Der General und sein Enkel hatten sich seit gestern nur auf Minuten gesehen; aber schon diese Minuten waren peinlich genug. Augenblicklich befand sich der junge Graf im Hause seines Freundes Clermont, wohin er im vollen Trotze gegangen war, um der Mutter und dem Großvater zu beweisen, daß er kein Knabe mehr sei, der sich in solchen Dingen befehlen oder verbieten lasse. Er war allein mit Heloise und hatte ihr soeben mitgetheilt, was gestern geschehen war, aber in einer so leidenschaftlichen Art, daß man deutlich sah, wie tief es ihn erregte.

„Der Würfel ist gefallen!“ schloß er endlich. „Meine Verlobung mit Hertha ist gelöst. Ich bin frei, wie Du es bist, und zu verbergen giebt es jetzt nichts mehr. Jetzt sage es mir endlich in klaren, deutlichen Worten, Heloise, daß Du die Meine werden, daß Du meinen Namen tragen willst. Noch hast Du das nie gethan.“

Die junge Frau hatte schweigend zugehört, aber zwischen ihren Brauen lag eine Falte. Es schien fast, als ob ihr dieser Ausgang nicht erwünscht sei.

„Nicht so stürmisch, Raoul!“ wehrte sie ab. „Du hast es mir eben selbst bekannt, daß Dein Großvater diese Verbindung niemals zugiebt, und Du hängst gänzlich von ihm ab.“

„Für den Augenblick! Für die Zukunft bin ich der Majoratserbe, und das kann mir kein Testament rauben. Es ist Familiengesetz in unserem Hause. Du weißt es ja!“

Heloise wußte das allerdings sehr genau, aber sie wußte auch, wie gering, ihren Ansprüchen nach, die Einkünfte dieses Majorats waren. Die Sache war ja schon vor Monaten Gegenstand einer eingehenden Erörterung zwischen ihr und dem Bruder gewesen, und das Zukunftsbild, das Henri ihr damals so schonungslos ausmalte, das Leben auf einem einsamen Gute in der Provinz, hatte wenig Verlockendes für eine Frau, die nur athmen konnte in dem glänzenden Treiben der Gesellschaft und für die Glanz und Luxus Lebensbedürfnisse waren.

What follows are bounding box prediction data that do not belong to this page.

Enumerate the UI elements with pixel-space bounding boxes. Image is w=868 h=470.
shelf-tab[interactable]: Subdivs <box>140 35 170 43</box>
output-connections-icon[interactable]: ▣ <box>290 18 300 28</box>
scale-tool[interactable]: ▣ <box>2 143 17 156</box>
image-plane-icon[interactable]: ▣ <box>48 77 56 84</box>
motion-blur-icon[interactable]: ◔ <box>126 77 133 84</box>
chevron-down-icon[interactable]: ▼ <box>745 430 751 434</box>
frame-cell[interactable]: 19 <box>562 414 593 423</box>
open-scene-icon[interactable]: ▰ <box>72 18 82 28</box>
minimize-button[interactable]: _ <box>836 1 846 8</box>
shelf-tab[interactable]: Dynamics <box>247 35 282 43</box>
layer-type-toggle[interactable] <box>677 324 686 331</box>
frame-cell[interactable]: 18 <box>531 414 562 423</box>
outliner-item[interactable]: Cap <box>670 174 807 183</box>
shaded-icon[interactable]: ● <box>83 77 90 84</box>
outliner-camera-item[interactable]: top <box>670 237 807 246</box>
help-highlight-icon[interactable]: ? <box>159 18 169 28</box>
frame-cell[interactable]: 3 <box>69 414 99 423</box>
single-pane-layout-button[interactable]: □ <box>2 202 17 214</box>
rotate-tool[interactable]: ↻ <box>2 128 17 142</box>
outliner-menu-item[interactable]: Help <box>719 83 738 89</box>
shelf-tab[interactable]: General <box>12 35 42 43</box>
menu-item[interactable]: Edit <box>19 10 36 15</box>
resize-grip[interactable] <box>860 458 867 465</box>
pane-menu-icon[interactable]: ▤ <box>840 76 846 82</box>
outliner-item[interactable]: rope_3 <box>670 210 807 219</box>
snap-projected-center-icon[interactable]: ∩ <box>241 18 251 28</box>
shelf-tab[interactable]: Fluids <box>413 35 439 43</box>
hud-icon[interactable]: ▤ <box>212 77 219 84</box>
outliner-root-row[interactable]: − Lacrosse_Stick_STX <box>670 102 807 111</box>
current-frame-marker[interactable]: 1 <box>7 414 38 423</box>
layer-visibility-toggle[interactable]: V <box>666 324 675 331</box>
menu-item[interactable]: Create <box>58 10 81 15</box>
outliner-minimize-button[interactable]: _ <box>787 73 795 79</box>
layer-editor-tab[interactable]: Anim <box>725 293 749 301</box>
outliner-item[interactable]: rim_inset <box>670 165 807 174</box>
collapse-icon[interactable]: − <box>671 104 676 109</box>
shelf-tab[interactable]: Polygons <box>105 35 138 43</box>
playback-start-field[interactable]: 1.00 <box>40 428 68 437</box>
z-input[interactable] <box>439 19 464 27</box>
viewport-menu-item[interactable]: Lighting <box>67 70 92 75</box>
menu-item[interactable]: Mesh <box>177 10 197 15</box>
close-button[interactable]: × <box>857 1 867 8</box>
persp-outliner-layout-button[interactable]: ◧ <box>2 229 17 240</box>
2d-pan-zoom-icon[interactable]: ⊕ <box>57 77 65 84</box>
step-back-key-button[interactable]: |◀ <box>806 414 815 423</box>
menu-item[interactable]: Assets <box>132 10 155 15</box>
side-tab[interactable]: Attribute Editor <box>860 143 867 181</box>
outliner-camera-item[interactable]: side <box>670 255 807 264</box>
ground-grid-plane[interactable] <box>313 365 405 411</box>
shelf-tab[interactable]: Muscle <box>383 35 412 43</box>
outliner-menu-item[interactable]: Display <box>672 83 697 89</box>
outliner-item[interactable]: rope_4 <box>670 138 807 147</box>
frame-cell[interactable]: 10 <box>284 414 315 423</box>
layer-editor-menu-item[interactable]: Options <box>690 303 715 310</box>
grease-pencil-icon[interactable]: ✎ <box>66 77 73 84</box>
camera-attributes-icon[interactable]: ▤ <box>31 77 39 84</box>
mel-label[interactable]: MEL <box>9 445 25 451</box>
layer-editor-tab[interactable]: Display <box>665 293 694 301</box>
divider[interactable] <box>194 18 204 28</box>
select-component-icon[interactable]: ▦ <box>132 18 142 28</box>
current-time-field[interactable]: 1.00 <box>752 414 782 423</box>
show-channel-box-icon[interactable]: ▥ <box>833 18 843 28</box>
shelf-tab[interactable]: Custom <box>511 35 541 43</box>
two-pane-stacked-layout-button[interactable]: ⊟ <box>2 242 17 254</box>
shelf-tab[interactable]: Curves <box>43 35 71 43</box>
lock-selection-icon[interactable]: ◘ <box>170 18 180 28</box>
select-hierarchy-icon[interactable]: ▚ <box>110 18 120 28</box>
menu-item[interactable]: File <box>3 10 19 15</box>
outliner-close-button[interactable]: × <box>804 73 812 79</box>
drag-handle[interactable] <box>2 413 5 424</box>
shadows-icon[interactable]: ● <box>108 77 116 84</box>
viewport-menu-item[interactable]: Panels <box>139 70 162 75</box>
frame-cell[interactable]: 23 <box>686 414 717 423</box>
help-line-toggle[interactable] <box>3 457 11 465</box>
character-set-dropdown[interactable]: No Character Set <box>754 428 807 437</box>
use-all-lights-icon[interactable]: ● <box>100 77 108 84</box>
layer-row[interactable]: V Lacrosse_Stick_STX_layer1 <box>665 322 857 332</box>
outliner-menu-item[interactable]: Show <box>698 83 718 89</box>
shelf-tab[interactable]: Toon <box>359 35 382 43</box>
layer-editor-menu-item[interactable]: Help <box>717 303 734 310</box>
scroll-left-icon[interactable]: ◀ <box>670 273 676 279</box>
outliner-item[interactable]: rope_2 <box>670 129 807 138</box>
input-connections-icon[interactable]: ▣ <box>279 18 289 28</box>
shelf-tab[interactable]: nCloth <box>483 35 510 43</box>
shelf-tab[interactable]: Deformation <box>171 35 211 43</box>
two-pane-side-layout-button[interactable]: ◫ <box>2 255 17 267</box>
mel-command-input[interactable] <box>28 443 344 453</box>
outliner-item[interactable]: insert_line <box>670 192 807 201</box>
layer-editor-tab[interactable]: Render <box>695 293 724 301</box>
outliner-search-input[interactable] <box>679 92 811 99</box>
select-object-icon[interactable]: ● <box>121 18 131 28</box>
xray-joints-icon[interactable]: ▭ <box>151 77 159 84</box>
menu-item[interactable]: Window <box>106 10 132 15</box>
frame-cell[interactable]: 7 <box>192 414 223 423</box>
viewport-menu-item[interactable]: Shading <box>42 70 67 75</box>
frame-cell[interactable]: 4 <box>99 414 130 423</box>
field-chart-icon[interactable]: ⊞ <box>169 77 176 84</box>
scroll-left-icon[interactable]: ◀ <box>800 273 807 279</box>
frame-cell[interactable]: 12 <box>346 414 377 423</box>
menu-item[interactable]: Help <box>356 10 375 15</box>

„So laß uns auf die Zukunft hoffen!“ sagte sie rasch ablenkend. „Die Gegenwart ist uns feindlich genug. Nicht allein der Streit in Deiner Familie, auch die politischen Ereignisse drohen, uns zu trennen.“

„Trennen?“ fuhr Raoul auf. „Weßhalb?“

„Nun, es versteht sich doch von selbst, daß wir nicht hier bleiben, wenn der Krieg wirklich ausbrechen sollte, den auch mein Bruder für unvermeidlich hält. Sobald unsere Gesandtschaft die Stadt verläßt, ist auch unseres Bleibens nicht länger. Henri hat mir bereits mitgetheilt, daß ich mich auf eine schnelle und unerwartete Abreise gefaßt halten muß.“

„So laß Henri gehen, aber Du bleibst! Dich lasse ich nicht fort! Ich weiß, daß ich ein Opfer von Dir fordere, aber bedenke, was ich Dir geopfert habe! Dich jetzt zu verlieren, ertrage ich nicht! Du mußt bleiben!“

„Wozu?“ fragte die junge Frau herb. „Vielleicht, um mit anzusehen, wie der General seinen Willen durchsetzt, wie Du in voller Uniform abmarschirst gegen Frankreich?“

Raoul ballte die Hand.

„Heloise, treibe nicht auch Du mich zur Verzweiflung! Wenn Du wüßtest, was ich Alles habe ertragen müssen, was ich noch ertragen muß! Mein Großvater – er hat seit gestern keine zehn Worte mit mir gesprochen. Aber er hat einen Blick, einen Ton, die mein Blut zum Sieden bringen. Es liegt die vollste Verachtung darin. Meine Mutter, von der ich nie etwas Anderes empfangen habe, als Liebe und Zärtlichkeit, überschüttet mich mit Vorwürfen. Henri will fort. Jetzt sprichst auch Du von Trennung, und ich soll allein bleiben, während es von allen Seiten auf mich einstürmt – das ertrage ich nicht.“

Er warf sich in der That wie ein Verzweifelter in einen Sessel. Heloise blickte mit einem Gemisch von Mitleid und Unwillen auf den jungen Mann, der mit all seiner Ritterlichkeit und Tollkühnheit, mit seiner Verachtung jeder äußeren Gefahr, doch wie ein Rohr im Winde schwankte, sobald es sich um den moralischen Muth handelte.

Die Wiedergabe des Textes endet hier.